As was mentioned prior, Nike's Women's Training category has been declining recently and this is in part due to competition from competitors like Under Armour, which has made very concerted efforts at targeting female athletes in recent years. The company has most recently opened a test store in Baltimore to try different marketing tactics geared specifically toward female athletes. This strategy follows on the heels of Under Armour's female-inspired "What's Beautiful" advertising campaign. Although, female apparel sales only accounted for $400 million for Under Armour in 2012 versus double that for male apparel sales, if the company's past success is any indication Under Armour looks set to dominate the female athletic apparel market. This is a concern for Nike's Women's Training category going forward, as I believe UA will take market share from Nike in this regard.
Nike is a great and iconic American company that has done very well for investors over the years, on basically any metric one can judge the company's stock by. However, with maturity inevitably comes a slowdown in growth and this is where Nike now finds itself, in the mid-single-digit to low-double-digit revenue/earnings per share growth area.

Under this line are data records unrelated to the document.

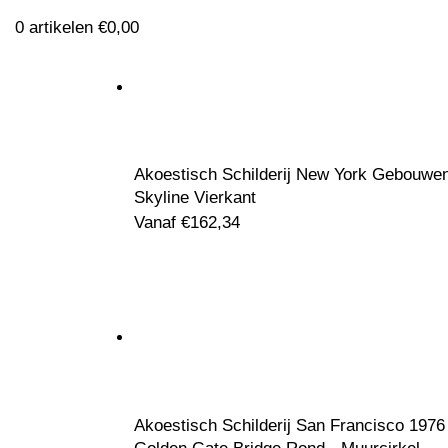
0
artikelen
€
0,00
Klik om te vergroten
Akoestisch Schilderij New York Gebouwe
Skyline Vierkant
Vanaf
€
162,34
Akoestisch Schilderij San Francisco 1976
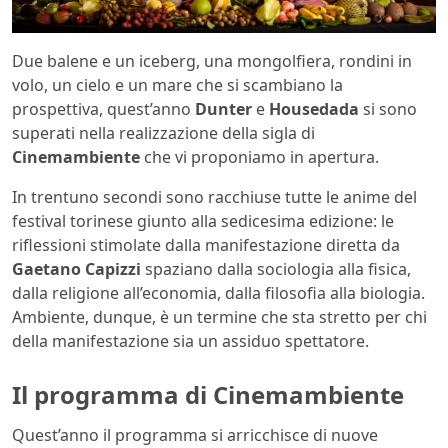
Due balene e un iceberg, una mongolfiera, rondini in
volo, un cielo e un mare che si scambiano la
prospettiva, quest’anno
Dunter
e
Housedada
si sono
superati nella realizzazione della sigla di
Cinemambiente
che vi proponiamo in apertura.
In trentuno secondi sono racchiuse tutte le anime del
festival torinese giunto alla sedicesima edizione: le
riflessioni stimolate dalla manifestazione diretta da
Gaetano Capizzi
spaziano dalla sociologia alla fisica,
dalla religione all’economia, dalla filosofia alla biologia.
Ambiente, dunque, è un termine che sta stretto per chi
della manifestazione sia un assiduo spettatore.
Il programma di Cinemambiente
Quest’anno il programma si arricchisce di nuove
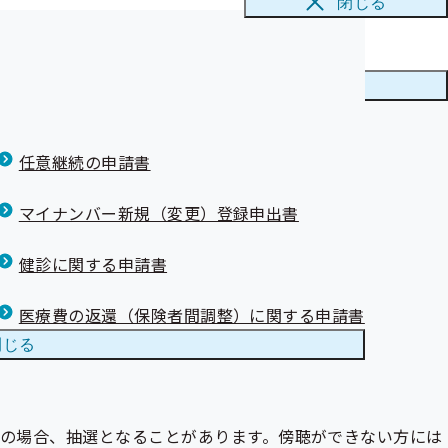
閉じる
メニューを
閉じる
任意継続の申請書
マイナンバー新規（変更）登録申出書
健診に関する申請書
医療費の返還（保険者間調整）に関する申請書
閉じる
多数の場合、抽選となることがあります。傍聴ができない方には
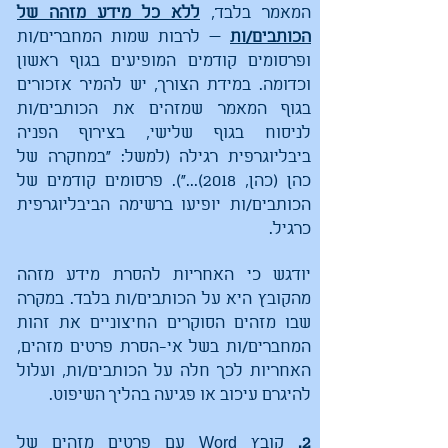
המאמר בלבד,
ללא כל מידע מזהה של
הכותבים/ות
— לרבות שמות המחברים/ות
ופרסומים קודמים המופיעים בגוף ראשון
וכדומה. במידת הצורך, יש להמיר אזכורים
בגוף המאמר שמזהים את הכותבים/ות
לניסוח בגוף שלישי, בצירוף הפניה
ביבליוגרפית רגילה (למשל: "במחקרה של
כהן (כהן, 2018)...").​ פרסומים קודמים של
הכותבים/ות יופיעו ברשימה הביבליוגרפית
כרגיל.
​יודגש כי האחריות להסרת מידע מזהה
מהקובץ היא על הכותבים/ות בלבד. במקרה
שבו מזהים הסוקרים החיצוניים את זהות
המחברים/ות בשל אי-הסרת פרטים מזהים,
האחריות לכך חלה על הכותבים/ות, ועלול
להיגרם עיכוב או פגיעה בהליך השיפוט.
2.
קובץ Word עם פרטים מזהים של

This would be perfectly fine for investors as long as the P/E ratios accurately reflected the growth hurdles the company faces, which they simply do not right now. From a growth perspective, Nike appears slightly expensive as it is currently trading above its historical average P/E ratio on both a current and forward-looking basis. What's more is that Nike is significantly more expensive than VF Corporation, which is currently projected to offer slightly better growth.
Luckily for investors, management at Nike has seen fit to counter the company's slowing revenue/EPS growth trends with accelerated dividend growth and it is in this aspect that Nike has been excelling as of late. The company has an excellent track record of consistent and robust dividend increases, better than even VF Corporation, and Nike looks set to continue that trend for years to come.
Considering Nike's far superior balance sheet and fundamentals, its more organic nature of growth compared to VF Corporation and the company's quality brand-name recognition around the world as the undisputed king of footwear, a premium on Nike is warranted over its competitors, in my opinion. Judging exactly how much of a premium to allow the stock is difficult, but I would advise waiting until NKE reaches a forward P/E ratio that is a bit below the stock's more recent historical average. As such, I recommend buying Nike on weakness for solid, although not robust, future revenue/EPS growth and for its increasingly bright dividend-growth. The company's ability to offer investors both qualities is a rare trait and it might just win the long-term marathon for investors.